§ Provided data:
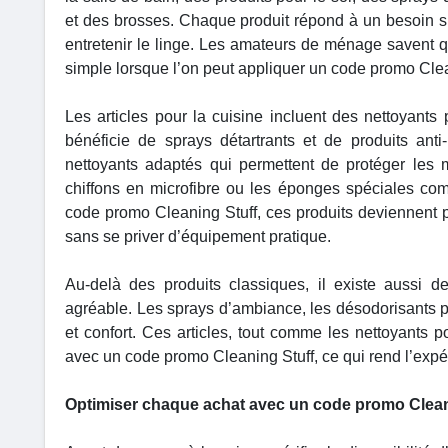
et des brosses. Chaque produit répond à un besoin spé
entretenir le linge. Les amateurs de ménage savent 
simple lorsque l’on peut appliquer un code promo Clea
Les articles pour la cuisine incluent des nettoyants 
bénéficie de sprays détartrants et de produits ant
nettoyants adaptés qui permettent de protéger les 
chiffons en microfibre ou les éponges spéciales comp
code promo Cleaning Stuff, ces produits deviennent p
sans se priver d’équipement pratique.
Au-delà des produits classiques, il existe aussi 
agréable. Les sprays d’ambiance, les désodorisants p
et confort. Ces articles, tout comme les nettoyants p
avec un code promo Cleaning Stuff, ce qui rend l’exp
Optimiser chaque achat avec un code promo Clean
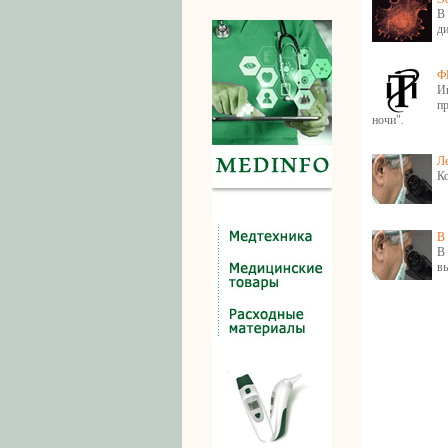
В
ди
Ф
И
п
ночи".
Л
К
В 
В
вы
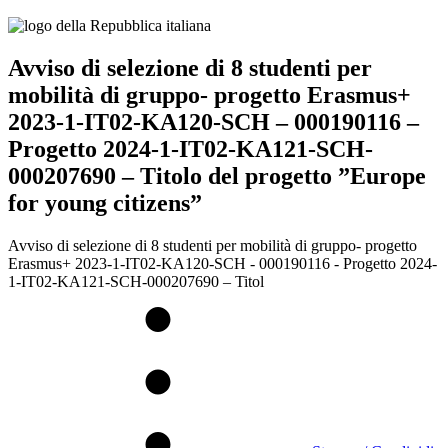
Avviso di selezione di 8 studenti per
mobilità di gruppo- progetto Erasmus+
2023-1-IT02-KA120-SCH – 000190116 –
Progetto 2024-1-IT02-KA121-SCH-
000207690 – Titolo del progetto ”Europe
for young citizens”
Avviso di selezione di 8 studenti per mobilità di gruppo- progetto
Erasmus+ 2023-1-IT02-KA120-SCH - 000190116 - Progetto 2024-
1-IT02-KA121-SCH-000207690 – Titol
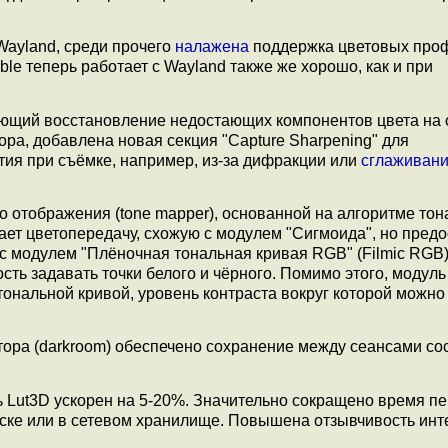
Wayland, среди прочего
налажена
поддержка цветовых про
able теперь работает с Wayland также же хорошо, как и при
ающий восстановление недостающих компонентов цвета на 
ра, добавлена новая секция "Capture Sharpening" для
ия при съёмке, например, из-за дифракции или
сглаживан
 отображения (tone mapper), основанной на алгоритме тон
ает цветопередачу, схожую с модулем "Сигмоида", но пред
с модулем "Плёночная тональная кривая RGB" (Filmic RGB)
ть задавать точки белого и чёрного. Помимо этого, модуль
ональной кривой, уровень контраста вокруг которой можно
актора (darkroom) обеспечено сохранение между сеансами со
 Lut3D ускорен на 5-20%. Значительно сокращено время пе
иске или в сетевом хранилище. Повышена отзывчивость ин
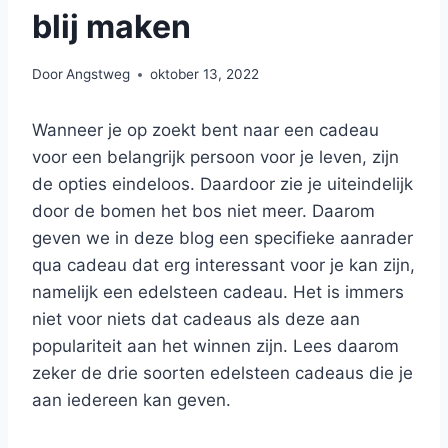
blij maken
Door
Angstweg
oktober 13, 2022
Wanneer je op zoekt bent naar een cadeau
voor een belangrijk persoon voor je leven, zijn
de opties eindeloos. Daardoor zie je uiteindelijk
door de bomen het bos niet meer. Daarom
geven we in deze blog een specifieke aanrader
qua cadeau dat erg interessant voor je kan zijn,
namelijk een edelsteen cadeau. Het is immers
niet voor niets dat cadeaus als deze aan
populariteit aan het winnen zijn. Lees daarom
zeker de drie soorten edelsteen cadeaus die je
aan iedereen kan geven.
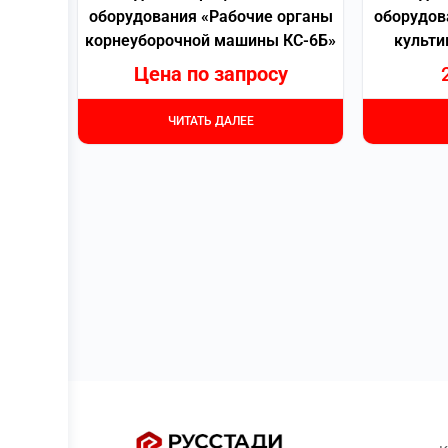
оборудования «Рабочие органы
оборудов
корнеуборочной машины КС-6Б»
культи
Цена по запросу
ЧИТАТЬ ДАЛЕЕ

§ Task instructions:
Where a line above contains the word "promo", copy that line.

§ Reply:
simple lorsque l’on peut appliquer un code promo Clea
code promo Cleaning Stuff, ces produits deviennent p
avec un code promo Cleaning Stuff, ce qui rend l’exp
Optimiser chaque achat avec un code promo Clean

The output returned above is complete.